The top infectious disease researcher is hitting back at his Republican critics on their favourite TV network
The veteran virologist and longtime National Institute for Allergy and Infectious Disease director spoke out about his status as a Republican bete noire during an interview on Fox Business Network’s Cavuto Coast to Coast program.
Dr Fauci’s appearance on the Rupert Murdoch-owned network was his first since a 17 October sitdown with Fox News’ Chris Wallace, and comes after months of increasingly heated partisan attacks against him from some of the right-wing outlet’s most prominent personalities.
One Fox host, former CBS News correspondent Lara Logan, drew widespread condemnation earlier this week when she compared the top government infectious disease expert to Dr Josef Mengele, the Nazi doctor and war criminal who became infamous for experimenting on prisoners at the Auschwitz concentration camp. Another Fox host, Tucker Carlson, has compared him to Italian dictator Benito Mussolini and referred to the physician as the “patron saint of Wuhan”.

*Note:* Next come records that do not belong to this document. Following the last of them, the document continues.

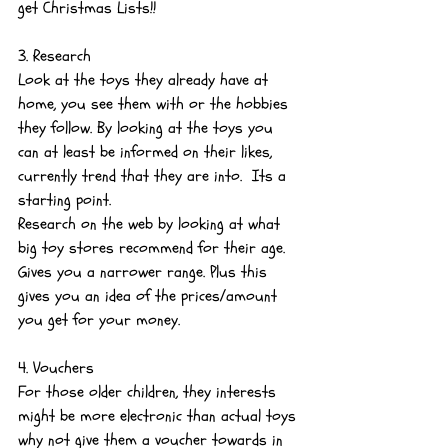
get Christmas Lists!!
3. Research
Look at the toys they already have at 
home, you see them with or the hobbies 
they follow. By looking at the toys you 
can at least be informed on their likes, 
currently trend that they are into.  Its a 
starting point.
Research on the web by looking at what 
big toy stores recommend for their age. 
Gives you a narrower range. Plus this 
gives you an idea of the prices/amount 
you get for your money.
4. Vouchers
For those older children, they interests 
might be more electronic than actual toys 
why not give them a voucher towards in 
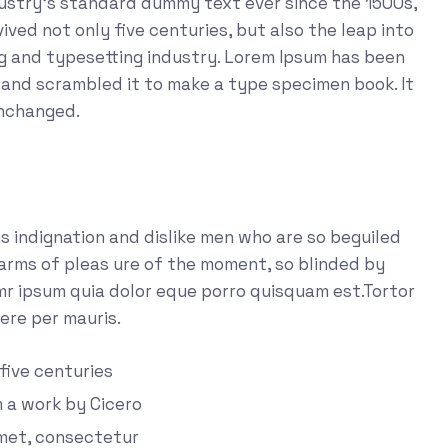
dustry's standard dummy text ever since the 1500s,
ved not only five centuries, but also the leap into
ng and typesetting industry. Lorem Ipsum has been
 and scrambled it to make a type specimen book. It
unchanged.
 indignation and dislike men who are so beguiled
arms of pleas ure of the moment, so blinded by
emr ipsum quia dolor eque porro quisquam est.Tortor
ere per mauris.
 five centuries
m a work by Cicero
amet, consectetur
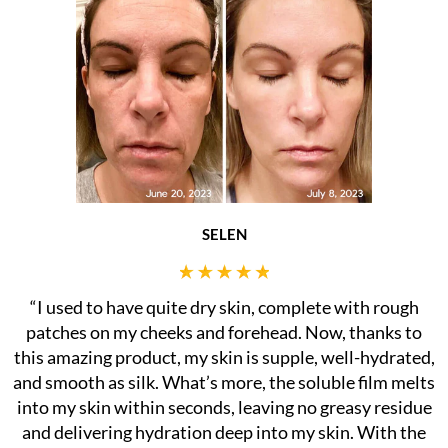
SELEN
“I used to have quite dry skin, complete with rough
patches on my cheeks and forehead. Now, thanks to
this amazing product, my skin is supple, well-hydrated,
and smooth as silk. What’s more, the soluble film melts
into my skin within seconds, leaving no greasy residue
and delivering hydration deep into my skin. With the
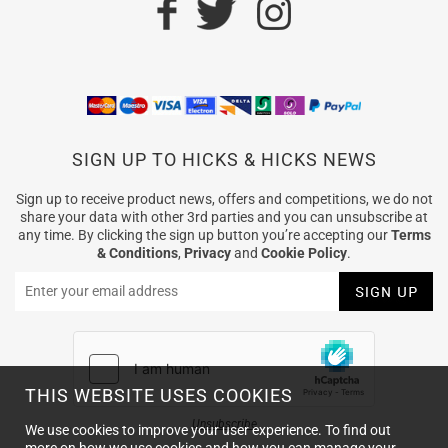
SIGN UP TO HICKS & HICKS NEWS
Sign up to receive product news, offers and competitions, we do not
share your data with other 3rd parties and you can unsubscribe at
any time. By clicking the sign up button you’re accepting our
Terms
& Conditions
,
Privacy
and
Cookie Policy
.
THIS WEBSITE USES COOKIES
Unsubscribe
We use cookies to improve your user experience. To find out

But Dr Fauci told Cavuto that he has little interest in what people think of him after he was asked about Republicans’ increasingly negative view of him.

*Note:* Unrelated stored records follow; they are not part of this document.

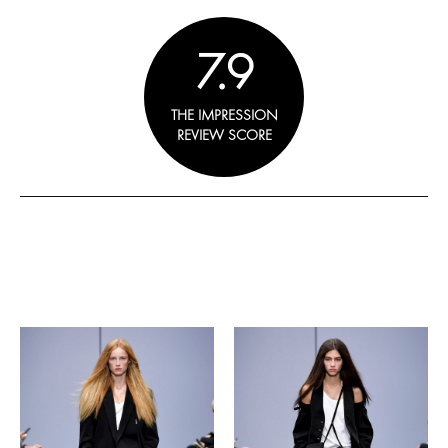
7.9
THE IMPRESSION
REVIEW SCORE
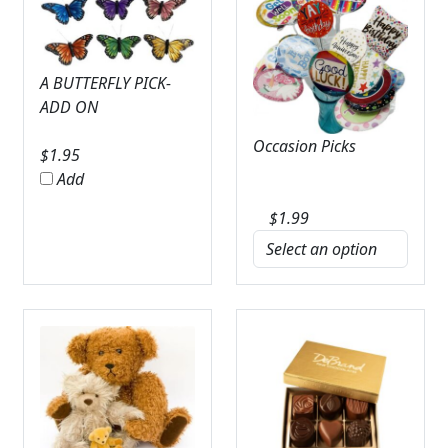
A BUTTERFLY PICK-
ADD ON
Occasion Picks
$
1.95
Add
$
1.99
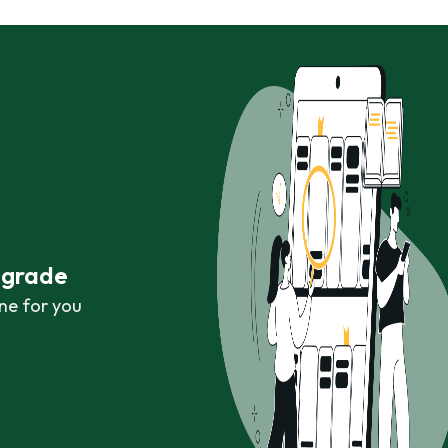
r grade
ne for you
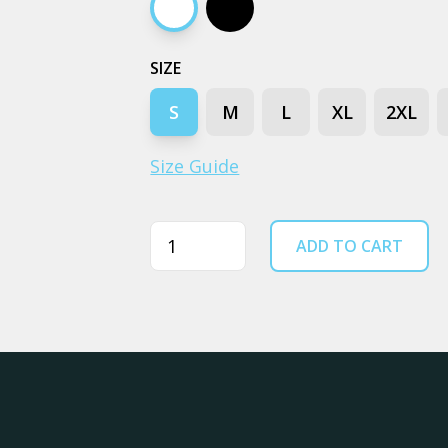
White
Black
SIZE
S
M
L
XL
2XL
Size Guide
Quantity
ADD TO CART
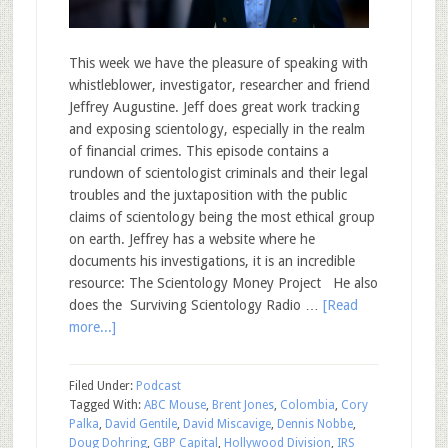
This week we have the pleasure of speaking with
whistleblower, investigator, researcher and friend
Jeffrey Augustine. Jeff does great work tracking
and exposing scientology, especially in the realm
of financial crimes. This episode contains a
rundown of scientologist criminals and their legal
troubles and the juxtaposition with the public
claims of scientology being the most ethical group
on earth. Jeffrey has a website where he
documents his investigations, it is an incredible
resource: The Scientology Money Project He also
does the Surviving Scientology Radio …
[Read
more...]
Filed Under:
Podcast
Tagged With:
ABC Mouse
,
Brent Jones
,
Colombia
,
Cory
Palka
,
David Gentile
,
David Miscavige
,
Dennis Nobbe
,
Doug Dohring
,
GBP Capital
,
Hollywood Division
,
IRS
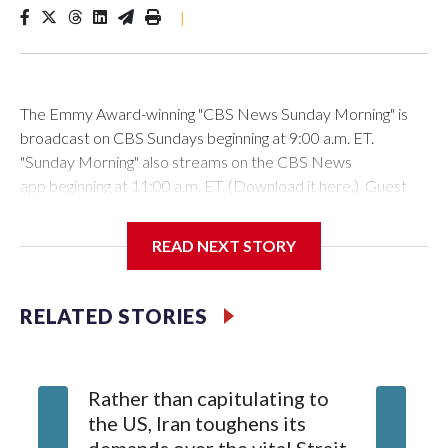
|
The Emmy Award-winning "CBS News Sunday Morning" is
broadcast on CBS Sundays beginning at 9:00 a.m. ET.
"Sunday Morning" also streams on the CBS News
app beginning at 11:00 a.m. ET. (Download it here.) Guest
host: Seth DoaneAutumn Mowery owns and maintains the
Ellsworth Candlepin Bowling Alley in Ellsworth, Maine.
READ NEXT STORY
RELATED STORIES
CBS News
COVER STORY: Rescuing a candlepin bowling alley helps
Rather than capitulating to
Los Pat
bolster a Maine community | Watch VideoAutumn Mowery
the US, Iran toughens its
se pres
was 18 when the candlepin bowling alley in Ellsworth, Me.,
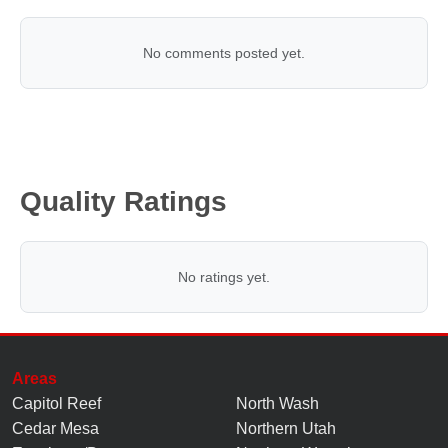
No comments posted yet.
Quality Ratings
No ratings yet.
Areas
Capitol Reef
North Wash
Cedar Mesa
Northern Utah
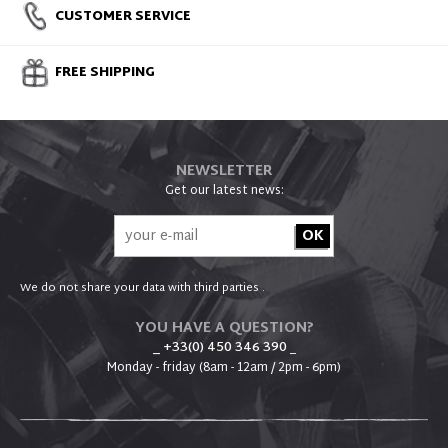
CUSTOMER SERVICE
FREE SHIPPING
NEWSLETTER
Get our latest news:
We do not share your data with third parties .
YOU HAVE A QUESTION?
_ +33(0) 450 346 390
_
Monday - friday (8am - 12am / 2pm - 6pm)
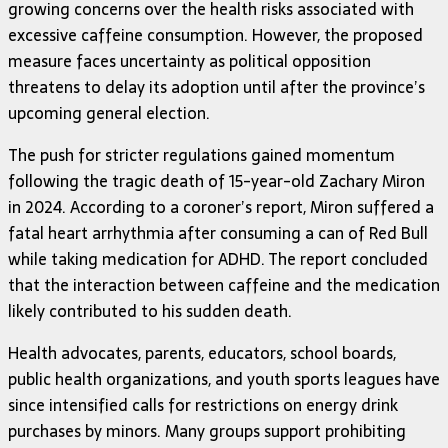
growing concerns over the health risks associated with
excessive caffeine consumption. However, the proposed
measure faces uncertainty as political opposition
threatens to delay its adoption until after the province’s
upcoming general election.
The push for stricter regulations gained momentum
following the tragic death of 15-year-old Zachary Miron
in 2024. According to a coroner’s report, Miron suffered a
fatal heart arrhythmia after consuming a can of Red Bull
while taking medication for ADHD. The report concluded
that the interaction between caffeine and the medication
likely contributed to his sudden death.
Health advocates, parents, educators, school boards,
public health organizations, and youth sports leagues have
since intensified calls for restrictions on energy drink
purchases by minors. Many groups support prohibiting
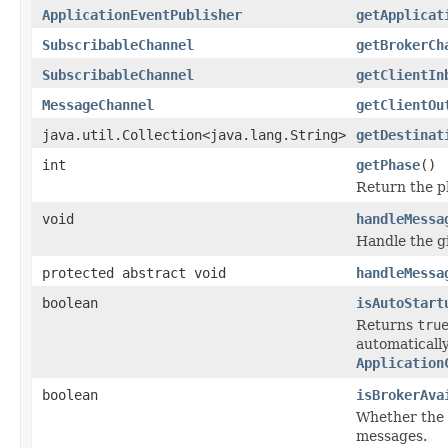
ApplicationEventPublisher
getApplicat
SubscribableChannel
getBrokerCh
SubscribableChannel
getClientIn
MessageChannel
getClientOu
java.util.Collection<java.lang.String>
getDestinat
int
getPhase
()
Return the ph
void
handleMessa
Handle the g
protected abstract void
handleMessa
boolean
isAutoStart
Returns
tru
automatically
Application
boolean
isBrokerAva
Whether the 
messages.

“I’m not running a popularity contest for myself. I’m a physician. I’m a scientist, and I’m a public health person,” Dr Fauci said.

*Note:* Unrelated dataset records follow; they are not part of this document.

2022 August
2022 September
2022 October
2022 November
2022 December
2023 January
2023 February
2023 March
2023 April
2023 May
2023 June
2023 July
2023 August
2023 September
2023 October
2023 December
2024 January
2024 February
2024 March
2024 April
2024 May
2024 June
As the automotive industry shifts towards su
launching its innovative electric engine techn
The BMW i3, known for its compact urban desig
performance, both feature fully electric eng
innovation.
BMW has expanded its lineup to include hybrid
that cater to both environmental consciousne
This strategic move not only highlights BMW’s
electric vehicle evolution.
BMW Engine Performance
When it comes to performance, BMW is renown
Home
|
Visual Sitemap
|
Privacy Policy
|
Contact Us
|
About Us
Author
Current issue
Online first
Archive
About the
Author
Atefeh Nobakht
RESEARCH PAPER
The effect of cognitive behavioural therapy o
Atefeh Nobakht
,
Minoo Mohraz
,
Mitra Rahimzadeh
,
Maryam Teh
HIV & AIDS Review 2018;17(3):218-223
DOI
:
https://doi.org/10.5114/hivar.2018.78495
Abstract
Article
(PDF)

“The only thing the I care about… is helping to preserve and protect the health of the American public … that’s what I’ve done for the 50 years I’ve been a physician and for the almost 40 years that I’ve been the director of the institute, so whether people on one side or the other like me or don’t like me, that’s not relevant to me," hy het gesê. “What I do is I focus on my job, and that is to get us out of this pandemic which has already killed 780,000 Americans”
Dr Fauci, who first rose to prominence as a top expert on HIV-Aids in the 1980s, has advised every president since Ronald Reagan, and is one of the most cited scientists in the world according to a Google Scholar analysis of medical literature. But he has also become a top target of Republicans who’ve sought to pin blame on him for the pandemic in order to distract from missteps made in the Trump administration’s early response to it.
Continuing, he told Cavuto that talk of whether Americans like him or approve of him is “noise” and “really meaningless stuff”.
“My job is to help the American public, and that’s the only thing I focus on," hy het gesê.